Task:
For the records that follow, please set down exactly the lines between the one holding "fic Self-centred men" and the one holding "남성직원들의 승진에 유리하게 작용한다는. Study: How", inclusive, and only those.

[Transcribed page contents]

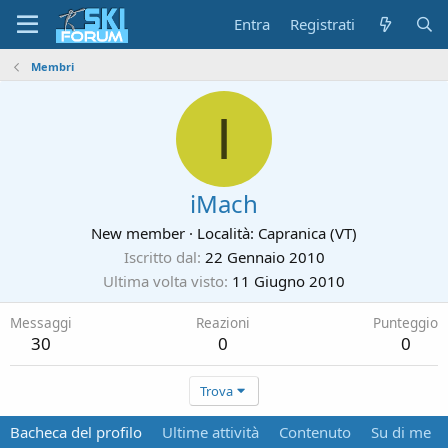
Entra
Registrati
Membri
I
iMach
New member
·
Località:
Capranica (VT)
Iscritto dal
22 Gennaio 2010
Ultima volta visto
11 Giugno 2010
Messaggi
Reazioni
Punteggio
30
0
0
Trova
Bacheca del profilo
Ultime attività
Contenuto
Su di me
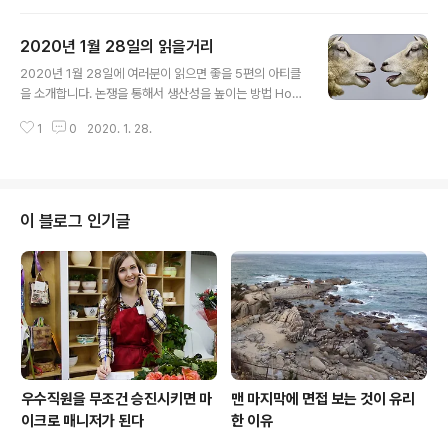
gh-status cars are on a collision course with traf
fic Self-centred men who are argumentative, st
2020년 1월 28일의 읽을거리
ubborn, disagreeable and unempathetic are mu
글 내용
ch more likely to own a high-status car. www.eu
2020년 1월 28일에 여러분이 읽으면 좋을 5편의 아티클
rekalert.org 힘있는 상사와의 개인적 잡담과 술자리는
을 소개합니다. 논쟁을 통해서 생산성을 높이는 방법 How
남성직원들의 승진에 유리하게 작용한다는. Study: How
to boost your productivity by having an argume
Schmooz..
1
0
2020. 1. 28.
nt A productive disagreement actually has the p
ower to improve your output at work. www.fastc
ompany.com 회사에서 특정 웹사이트를 차단하면 직원
의 생산성이 저하될까? Does blocking certain websi
tes at work hurt employee productivity? What m
이 블로그 인기글
ight seem like time-wasters on the surface may
actually prove to be importa..
우수직원을 무조건 승진시키면 마
맨 마지막에 면접 보는 것이 유리
이크로 매니저가 된다
한 이유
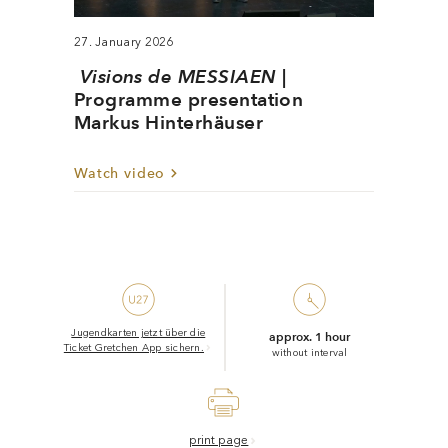
27. January 2026
Visions de MESSIAEN
|
Programme presentation
Markus Hinterhäuser
Watch video
Jugendkarten jetzt über die
approx. 1 hour
Ticket Gretchen App sichern.
without interval
print page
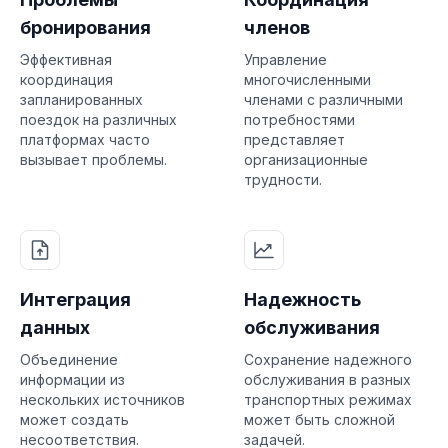
бронирования
членов
Эффективная
Управление
координация
многочисленными
запланированных
членами с различными
поездок на различных
потребностями
платформах часто
представляет
вызывает проблемы.
организационные
трудности.
Интеграция
Надежность
данных
обслуживания
Объединение
Сохранение надежного
информации из
обслуживания в разных
нескольких источников
транспортных режимах
может создать
может быть сложной
несоответствия.
задачей.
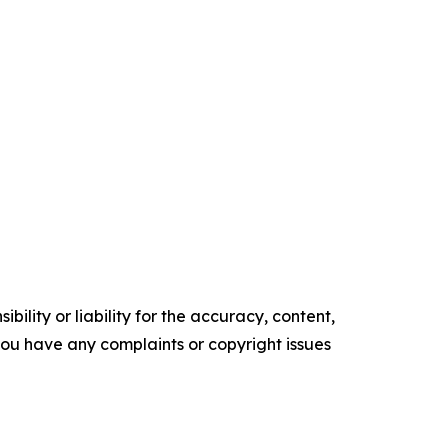
ility or liability for the accuracy, content,
f you have any complaints or copyright issues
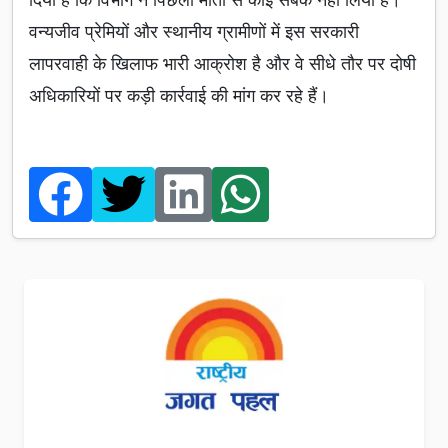
वन्यजीव प्रेमियों और स्थानीय ग्रामीणों में इस सरकारी
लापरवाही के खिलाफ भारी आक्रोश है और वे सीधे तौर पर दोषी
अधिकारियों पर कड़ी कार्रवाई की मांग कर रहे हैं।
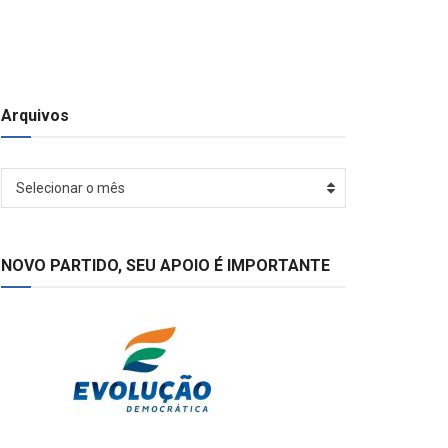
Arquivos
Arquivos
Selecionar o mês
NOVO PARTIDO, SEU APOIO É IMPORTANTE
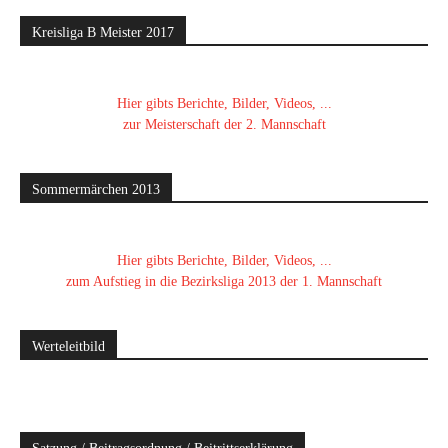
Kreisliga B Meister 2017
Hier gibts Berichte, Bilder, Videos, ...
zur Meisterschaft der 2. Mannschaft
Sommermärchen 2013
Hier gibts Berichte, Bilder, Videos, ...
zum Aufstieg in die Bezirksliga 2013 der 1. Mannschaft
Werteleitbild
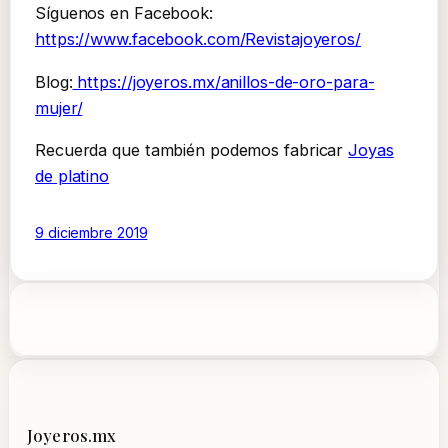
Síguenos en Facebook:
https://www.facebook.com/Revistajoyeros/
Blog:
https://joyeros.mx/anillos-de-oro-para-
mujer/
Recuerda que también podemos fabricar
Joyas
de platino
9 diciembre 2019
Joyeros.mx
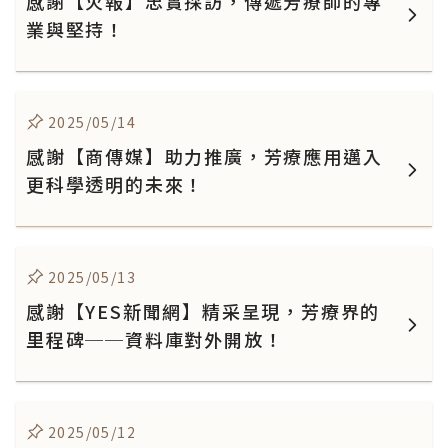
感謝【火報】忠實採訪，傳遞芳療師的專
業與堅持！
2025/05/14
感謝【商傳媒】助力推廣，芳療應用邁入
更科學透明的未來！
2025/05/13
感謝【YES新聞網】精采呈現，芳療界的
里程碑──資料庫對外開放！
2025/05/12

Expected output:
fic Self-centred men who are argumentative, st
2020년 1월 28일의 읽을거리
ubborn, disagreeable and unempathetic are mu
글 내용
ch more likely to own a high-status car. www.eu
2020년 1월 28일에 여러분이 읽으면 좋을 5편의 아티클
rekalert.org 힘있는 상사와의 개인적 잡담과 술자리는
을 소개합니다. 논쟁을 통해서 생산성을 높이는 방법 How
남성직원들의 승진에 유리하게 작용한다는. Study: How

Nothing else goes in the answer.